__Task details__. Reproduce the full listing as it stands. Images do not belong in the copy.

__Provided data__.
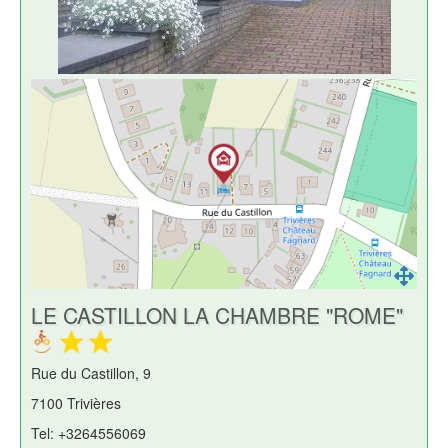
LE CASTILLON LA CHAMBRE "ROME"
Rue du Castillon, 9
7100 Trivières
Tel: +3264556069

__Task result__.
LE CASTILLON LA CHAMBRE "ROME"
Rue du Castillon, 9
7100 Trivières
Tel: +3264556069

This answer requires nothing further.